P.S. Mom cried when she saw the police car pull up.

**REVIEW because I wuv you.**

**AND I WILL DESTROY YOU IF YOU DO NOT!**


	3. This is what happened according to Logan

**This is actually the one I'm expecting to be the least good, but on the bright side (of life, dodo, dodo dodo dodo) the next chapter is from an insane person, and that's always fun!**

Dear Chuck,

No, I'm not going to visit any time soon. Yes, I still carry knives wherever I go. No, I am not going to go sit in an office of a head doctor and talk about my problems and hope that they can cure my amnesia. Yes, I got in a bar fight this weekend. No, I am not going to teach at your school.

And now that all the usual introductions are out of the way: Hi Chuck, I hope you're okay and none of your students have tipped you out of your wheelchair recently.

Really.

If they have, tell me, and I _will_ visit you soon for the sole purpose of killing them.

Not literally.

Well, not completely. When you told me 'no killing the students' last time I was there, did it include maiming? Yes? Damn.

But really, you need to hang them by their ankles in the basement for an hour the next time they pull a stunt like that. It'll help teach them a lesson.
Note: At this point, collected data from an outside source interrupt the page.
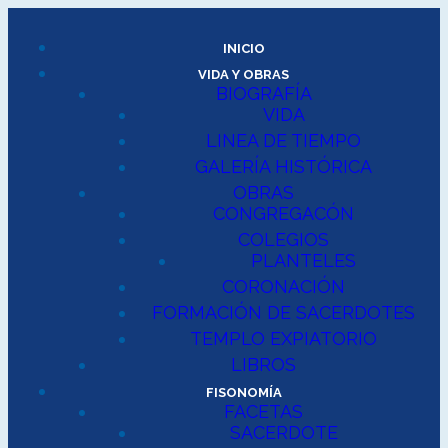
INICIO
VIDA Y OBRAS
BIOGRAFÍA
VIDA
LINEA DE TIEMPO
GALERÍA HISTÓRICA
OBRAS
CONGREGACÓN
COLEGIOS
PLANTELES
CORONACIÓN
FORMACIÓN DE SACERDOTES
TEMPLO EXPIATORIO
LIBROS
FISONOMÍA
FACETAS
SACERDOTE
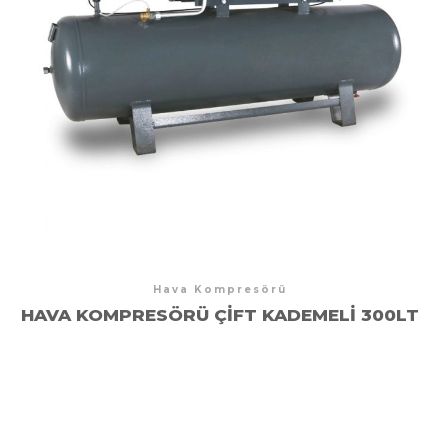
Hava Kompresörü
HAVA KOMPRESÖRÜ ÇIFT KADEMELI 300LT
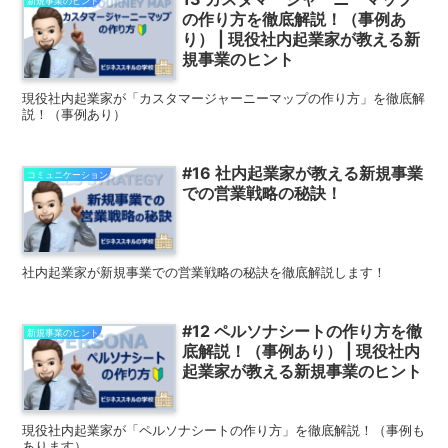
新規事業のヒント
の作り方を徹底解説！（事例あ
り） | 現役社内起業家が教える新
規事業のヒント
現役社内起業家が「カスタマージャーニーマップの作り方」を徹底解
説！（事例あり）
#16 社内起業家が教える新規事業
コミュニケーション
での営業戦略の秘訣！
社内起業家が新規事業での営業戦略の秘訣を徹底解説します！
#12 ペルソナシートの作り方を徹
新規事業のヒント
底解説！（事例あり） | 現役社内
起業家が教える新規事業のヒント
現役社内起業家が「ペルソナシートの作り方」を徹底解説！（事例も
あります）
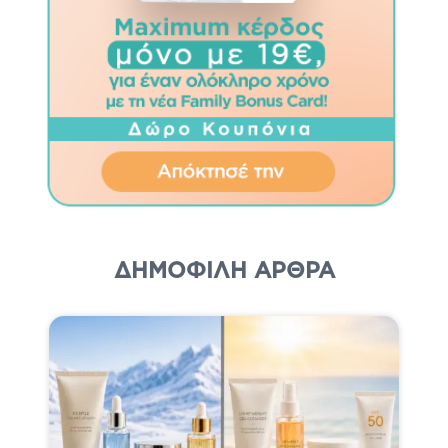
ΔΗΜΟΦΙΛΗ ΆΡΘΡΑ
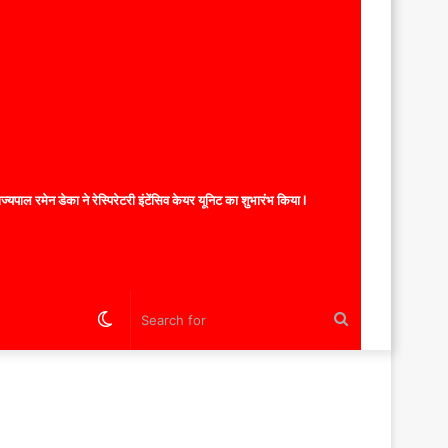
यपाल रमेन डेका ने रेस्पिरेटरी इंटेंसिव केयर यूनिट का शुभारंभ किया l
Switch
Search
skin
for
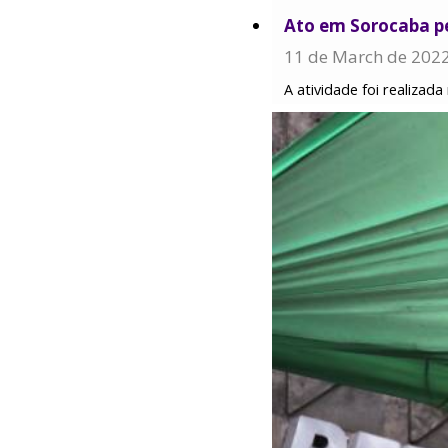
Ato em Sorocaba pe
11 de March de 202
A atividade foi realizad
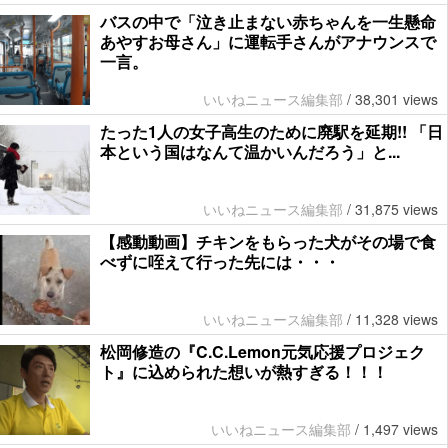
バスの中で「泣き止まない赤ちゃんを一生懸命
あやすお母さん」に運転手さんがアナウンスで
一言。
いいねニュース編集部
/
38,301 views
たった1人の女子高生のために廃駅を延期!! 「日
本という国はなんて温かいんだろう」と...
いいねニュース編集部
/
31,875 views
【感動動画】チキンをもらった犬がその場で食
べずに咥えて行った先には・・・
いいねニュース編集部
/
11,328 views
松岡修造の『C.C.Lemon元気応援プロジェク
ト』に込められた想いが熱すぎる！！！
いいねニュース編集部
/
1,497 views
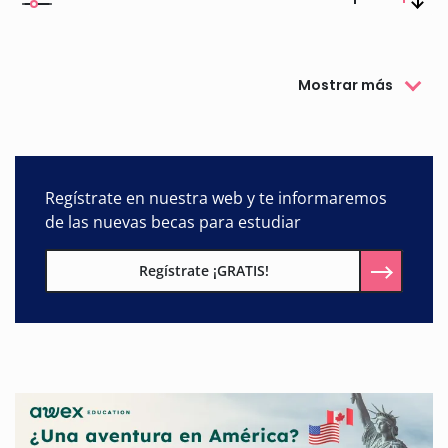
Mostrar más
Regístrate en nuestra web y te informaremos
de las nuevas becas para estudiar
Regístrate ¡GRATIS!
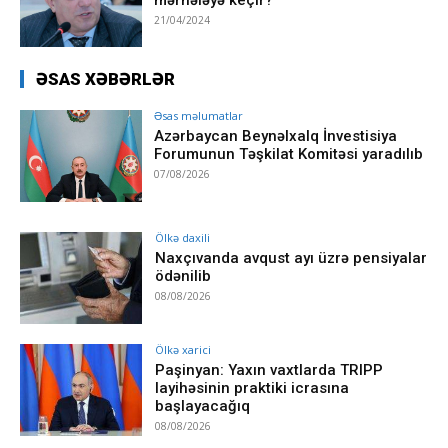
21/04/2024
ƏSAS XƏBƏRLƏR
Əsas məlumatlar
Azərbaycan Beynəlxalq İnvestisiya
Forumunun Təşkilat Komitəsi yaradılıb
07/08/2026
Ölkə daxili
Naxçıvanda avqust ayı üzrə pensiyalar
ödənilib
08/08/2026
Ölkə xarici
Paşinyan: Yaxın vaxtlarda TRIPP
layihəsinin praktiki icrasına
başlayacağıq
08/08/2026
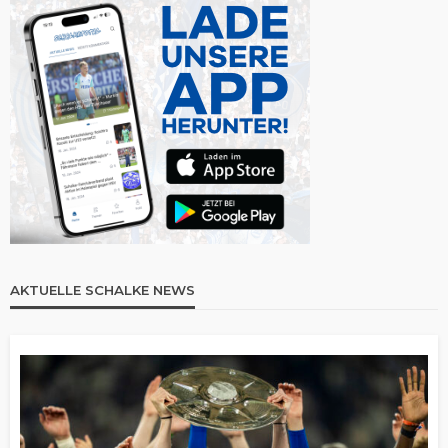
AKTUELLE SCHALKE NEWS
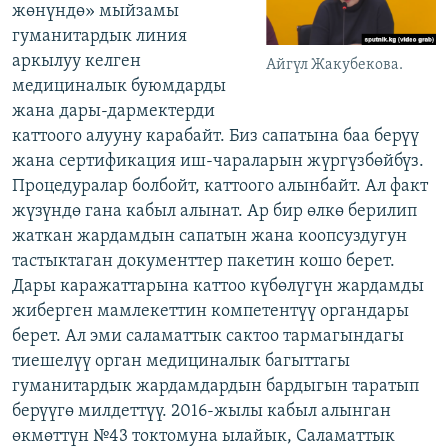
жөнүндө» мыйзамы
гуманитардык линия
аркылуу келген
Айгүл Жакубекова.
медициналык буюмдарды
жана дары-дармектерди
каттоого алууну карабайт. Биз сапатына баа берүү
жана сертификация иш-чараларын жүргүзбөйбүз.
Процедуралар болбойт, каттоого алынбайт. Ал факт
жүзүндө гана кабыл алынат. Ар бир өлкө берилип
жаткан жардамдын сапатын жана коопсуздугун
тастыктаган документтер пакетин кошо берет.
Дары каражаттарына каттоо күбөлүгүн жардамды
жиберген мамлекеттин компетентүү органдары
берет. Ал эми саламаттык сактоо тармагындагы
тиешелүү орган медициналык багыттагы
гуманитардык жардамдардын бардыгын таратып
берүүгө милдеттүү. 2016-жылы кабыл алынган
өкмөттүн №43 токтомуна ылайык, Саламаттык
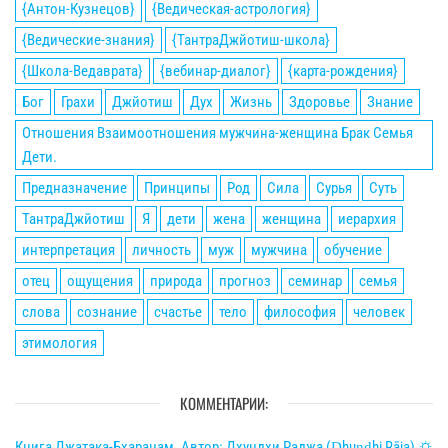
{Антон-Кузнецов}
{Ведическая-астрология}
{Ведические-знания}
{ТантраДжйотиш-школа}
{Школа-Ведаврата}
{вебинар-диалог}
{карта-рождения}
Бог
Грахи
Джйотиш
Дух
Жизнь
Здоровье
Знание
Отношения Взаимоотношения мужчина-женщина Брак Семья
Дети.
Предназначение
Принципы
Род
Сила
Сурья
Суть
ТантраДжйотиш
Я
дети
жена
женщина
иерархия
интерпретация
личность
муж
мужчина
обучение
отец
ощущения
природа
прогноз
семинар
семья
слова
сознание
счастье
тело
философия
человек
этимология
КОММЕНТАРИИ:
Книга Джатака-Бхаранам. Автор: Дхундхи Раджа (Ḍhuṇḍhi Rāja).🌣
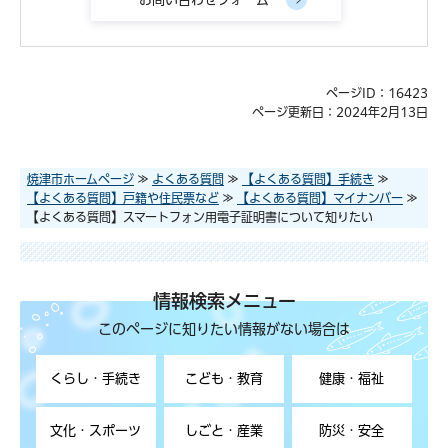
ページID：16423
ページ更新日：2024年2月13日
焼津市ホームページ
≫
よくある質問
≫
【よくある質問】手続き
≫
【よくある質問】戸籍や住民票など
≫
【よくある質問】マイナンバー
≫
【よくある質問】スマートフォン用電子証明書について知りたい
情報検索メニュー
このページに知りたい情報がない場合は
くらし・手続き
こども・教育
健康・福祉
文化・スポーツ
しごと・産業
防災・安全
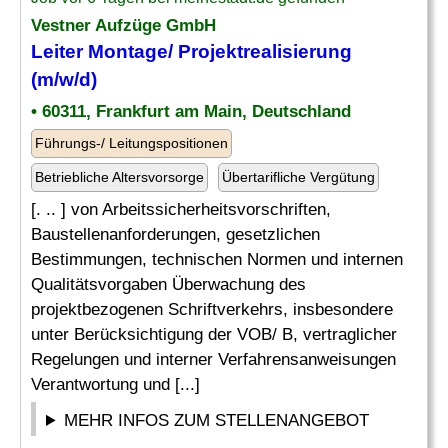
Vestner Aufzüge GmbH
Leiter
Montage/ Projektrealisierung
(m/w/d)
• 60311, Frankfurt am Main, Deutschland
Führungs-/ Leitungspositionen
Betriebliche Altersvorsorge
Übertarifliche Vergütung
[. .. ] von Arbeitssicherheitsvorschriften,
Baustellenanforderungen, gesetzlichen
Bestimmungen, technischen Normen und internen
Qualitätsvorgaben Überwachung des
projektbezogenen Schriftverkehrs, insbesondere
unter Berücksichtigung der VOB/ B, vertraglicher
Regelungen und interner Verfahrensanweisungen
Verantwortung und [...]
MEHR INFOS ZUM STELLENANGEBOT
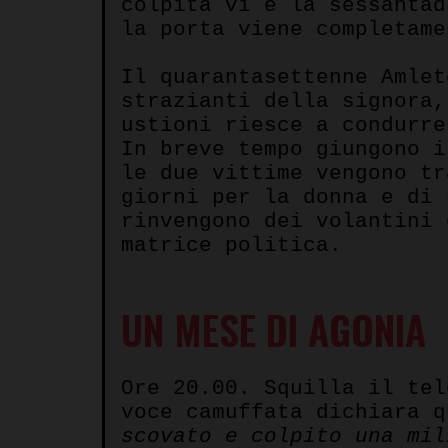
colpita vi è la sessantad
la porta viene completame
Il quarantasettenne Amlet
strazianti della signora,
ustioni riesce a condurre
In breve tempo giungono i
le due vittime vengono tr
giorni per la donna e di 
rinvengono dei volantini 
matrice politica.
UN MESE DI AGONIA
Ore 20.00. Squilla il te
voce camuffata dichiara 
scovato e colpito una mil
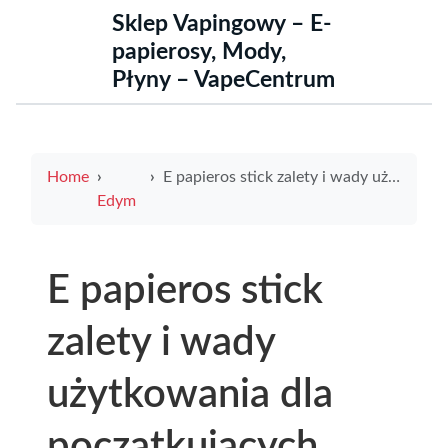
Sklep Vapingowy – E-
papierosy, Mody,
Płyny – VapeCentrum
Home
E papieros stick zalety i wady użytkowania dla początkujących
Edym
E papieros stick
zalety i wady
użytkowania dla
początkujących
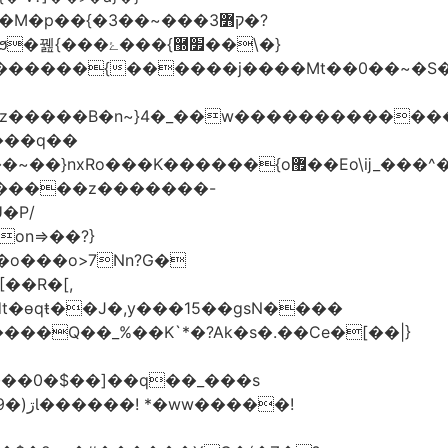
�z�����B�n~}4�_��w�������������
t�ɵqŧ��J�,y���15��gsN����
��Q��_%��K`*�?Ak�s�.��Ce�[��|}
�!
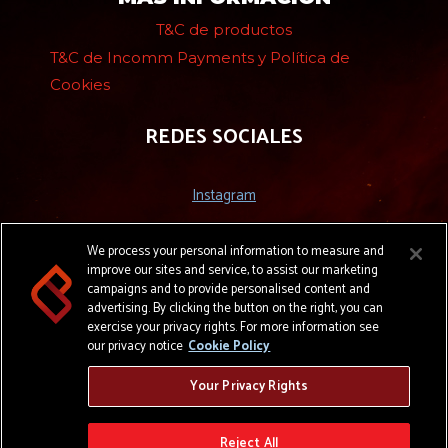
T&C de productos
T&C de Incomm Payments y Política de
Cookies
REDES SOCIALES
Instagram
Facebook
We process your personal information to measure and
Tik Tok
improve our sites and service, to assist our marketing
campaigns and to provide personalised content and
X - Twitter
advertising. By clicking the button on the right, you can
exercise your privacy rights. For more information see
our privacy notice
Cookie Policy
Your Privacy Rights
Reject All
POSA COLOMBIA | POSA® MARCA REGISTRADA DE INCOMM COLOMBIA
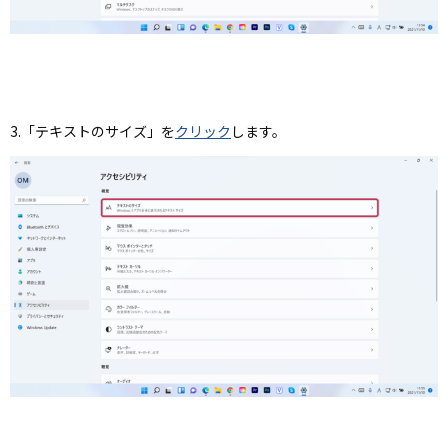
3.「テキストのサイズ」を
クリック
します。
I know just spot to use. I'll call it the Danger Room and send someone there every time fireworks are set off or cherry bombs are put in someone's lunch or public displays of affection are flaunted. Tie them up myself.

Work's been pretty slow for me lately, except for this one case of arson. It was in that secluded part of town, where the warehouses are. Two of the three buildings that caught on fire were empty, and the third didn't burn long enough to cause too much damage. There doesn't seem to be a reason for someone to set them on fire other then to just... set them on fire. Whoever this person is, they are seriously messed up.

Chances are that no one would have even seen the blaze until half the warehouses were on fire, except Creed was in the area for 'undisclosed reasons' (*cough* beer break *cough*) and could report the fire straight away, along with proudly letting everyone know that he'd picked up a suspect. Because we all know that Creed is useless, and him picking _anyone _up is pretty impressive.

I was the second closest to the area, but I still didn't get there until the fire was under control anyways. Fun fact: turns out your niece, Anna-Marie, was the suspect Creed picked up. You might have to bring her back to the misfit school to re-fix her. (Or 'help her make better decisions in life' or whatever you do at that Institute of yours)

Actually, don't do that. No one but Creed _really_ believed that she was the person who set the fire, partially because the fire had been started by pouring gas all over one of the buildings and she clearly had not handled that much gas recently. And besides, she kept going on and on about how some crazy red-haired guy stole her matches then ran away laughing hysterically. 

They took her to the station, and I got to stick around and investigate instead of eating lunch. Hurray for me. And I had a package of beef jerky and everything.

On the upside, I got free doughnuts after work.

But before the free doughnuts, I just looked around the area for more evidence. At first I didn't find much, and I was actually about to leave when, strangest thing, I find a _cockatoo, _all charred up and missing some feathers. When I picked it up, it made a funny 'Or-or-o' sound, so that's what I started calling it, because we all know I suck at that kind of thing. It was either that or Sooty, so its name is now Ororo.

After I drove Anna home from the station and stopped her mother from breaking down into tears on the front stoop, I brought the bird into a veterinary office. In case you were wondering, it's a she, _she _probably got caught in the blaze and fell right from the sky when she tried to fly away while her wings were on fire, and half the bones in her body are now broken.

I ended up leaving her there so that they could treat her, but I'm not sure what to do with her once she's ready to leave. The Mrs. is scared of birds, so I can't exactly bring her home.

I was thinking… kids like animals, right? And your school has kids… unless there's something you're not telling me. How about I give the bird to your school, and she could be a class pet or something.

Give me a response when you find the time. I know time is a hard thing to come by recently.

- Logan

P.S. Seriously. Danger Room. Consider it.

**Huh… that actually turned out better then I thought it would. It started off boring and clinical when I found it.**

**Review, or I will send my minion otters to your house to ruin all of your nice new spring flowers.**

**Don't have spring flowers? They'll plant some. AND THEN RUIN THEM!**


	4. This is what happened according to FIRE!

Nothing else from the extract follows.